Acting Homeland Security boss brings experience to Harvey role

As thousands of flood victims in Texas face the harsh reality and devastation left behind by Hurricane Harvey, the focus now shifts to relief efforts -- including how the federal government will respond.

One key player is Elaine Duke, acting head of the Department of Homeland Security, who is just one month into her new role.

Duke took the job when Gen. John Kelly, the previous secretary of Homeland Security, became President Trump’s chief of staff at the White House.

In a recent interview with NPR, Duke outlined how DHS planned to operate in the aftermath of Harvey. She described how DHS coordinates efforts with its sub-units, including FEMA (Federal Emergency Management Agency) and ICE (Immigration and Customs Enforcement).

Safety is the key concern, Duke said.

“We surge with FEMA. So some of our resources in DHS join FEMA to support its support of the governor -- in this case, Texas," Duke said. "But we also have to ensure the safety and law enforcement throughout the country. So we find that right balance of surging resources to FEMA and continuing our current operations.”

In the week since Harvey made landfall in Texas as a Category 4 hurricane, DHS has activated its Surge Capacity Force, a voluntary program that allows DHS employees outside FEMA to assist in disaster response efforts, pending DHS approval.
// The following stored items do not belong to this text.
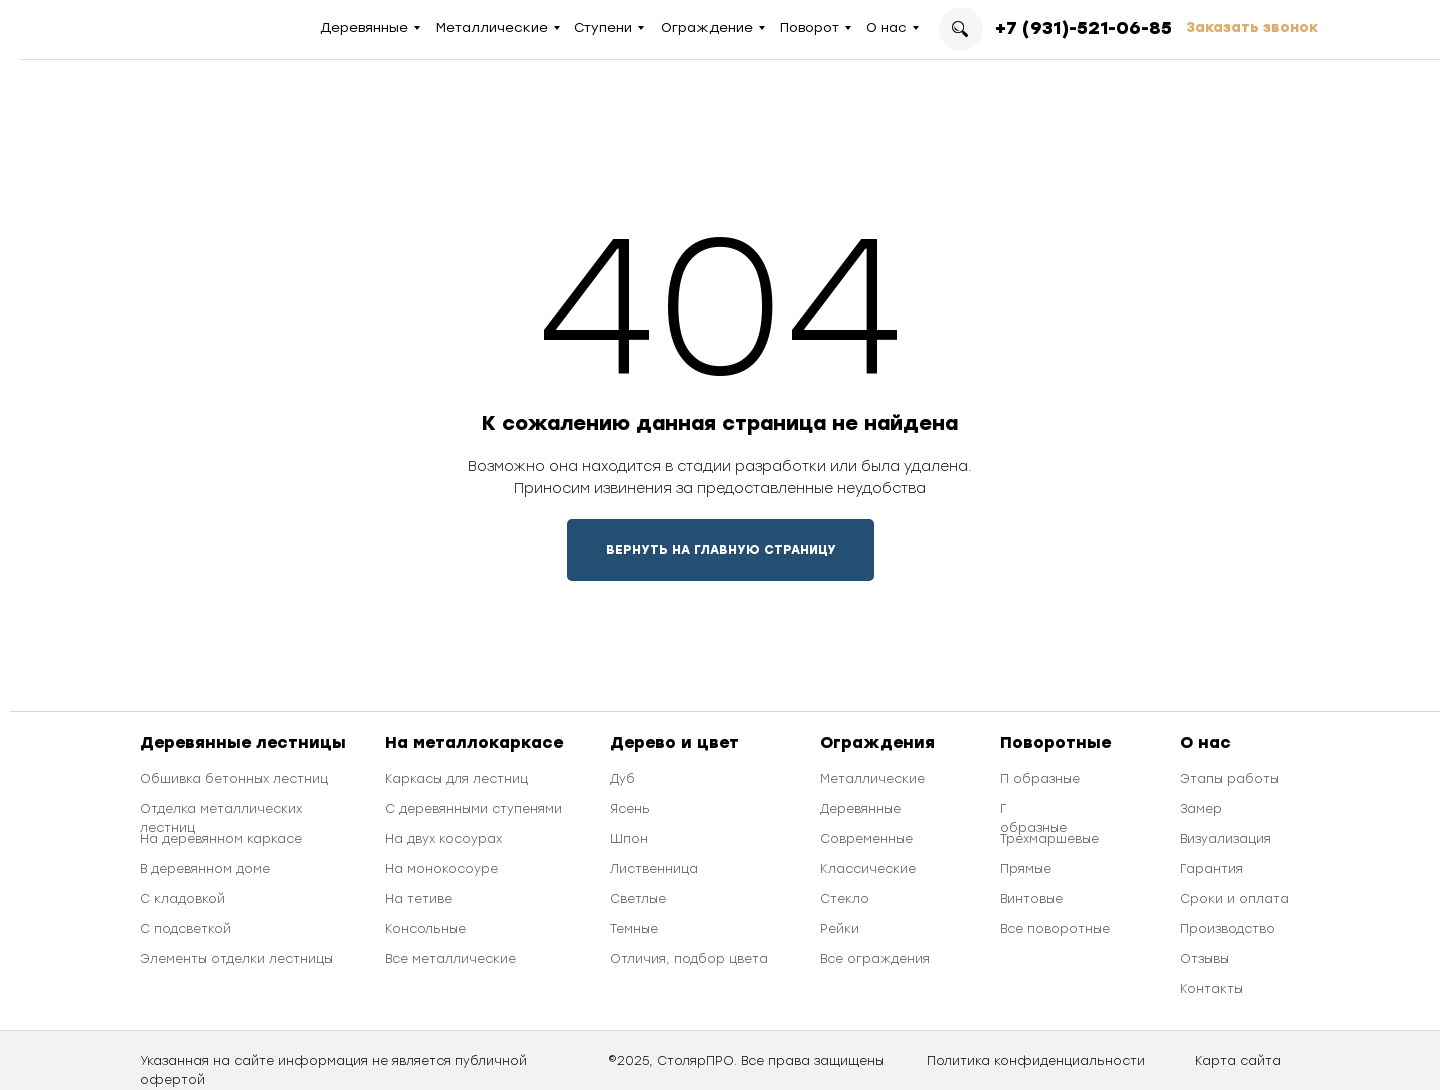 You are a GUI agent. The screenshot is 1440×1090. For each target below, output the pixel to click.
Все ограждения (875, 959)
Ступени (603, 27)
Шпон (629, 839)
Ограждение (707, 27)
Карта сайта (1238, 1061)
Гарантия (1211, 869)
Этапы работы (1229, 779)
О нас (886, 27)
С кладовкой (182, 899)
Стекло (844, 899)
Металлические (492, 27)
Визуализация (1225, 839)
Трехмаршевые (1049, 839)
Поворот (809, 27)
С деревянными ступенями (473, 809)
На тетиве (418, 899)
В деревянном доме (205, 869)
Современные (866, 839)
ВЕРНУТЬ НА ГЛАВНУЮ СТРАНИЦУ (721, 550)
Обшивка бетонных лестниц (234, 779)
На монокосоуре (441, 869)
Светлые (638, 899)
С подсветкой (185, 929)
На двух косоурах (443, 839)
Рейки (839, 929)
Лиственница (654, 869)
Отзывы (1204, 959)
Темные (634, 929)
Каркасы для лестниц (456, 779)
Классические (868, 869)
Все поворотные (1055, 929)
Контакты (1211, 989)
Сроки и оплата (1234, 899)
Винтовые (1031, 899)
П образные (1040, 779)
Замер (1201, 809)
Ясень (630, 809)
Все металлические (450, 959)
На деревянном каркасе (221, 839)
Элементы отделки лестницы (236, 959)
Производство (1227, 929)
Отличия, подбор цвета (689, 959)
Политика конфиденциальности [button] (1036, 1061)
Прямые (1025, 869)
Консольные (425, 929)
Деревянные (364, 27)
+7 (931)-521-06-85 (1083, 28)
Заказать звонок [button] (1252, 27)
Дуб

ICE has deployed 200 agents to provide security in areas affected by Harvey, as well as aid in search-and-rescue efforts.

Duke, who served as deputy secretary of DHS before taking the top job on an interim basis, has served in the federal government for nearly three decades.

As deputy secretary, Duke led “all efforts related to the strategic execution of DHS’s vital missions,” her DHS biography states.

Duke is also a big proponent of President Trump’s plan to build a wall along the U.S.-Mexico border, writing in USA Today this month that it “will save countless innocent lives.”

“Our Border Patrol agents have seen firsthand the success of a border wall in Yuma, Ariz. — which serves as a prime example of how investments in personnel, technology and a border wall can turn the tide against a flood of illegal immigration and secure our homeland,” Duke wrote.

Congress will have a large to-do list when it returns from recess after Labor Day. First and foremost will likely be allocating funding for Harvey relief efforts. President Trump is reportedly calling for $6 billion in aid.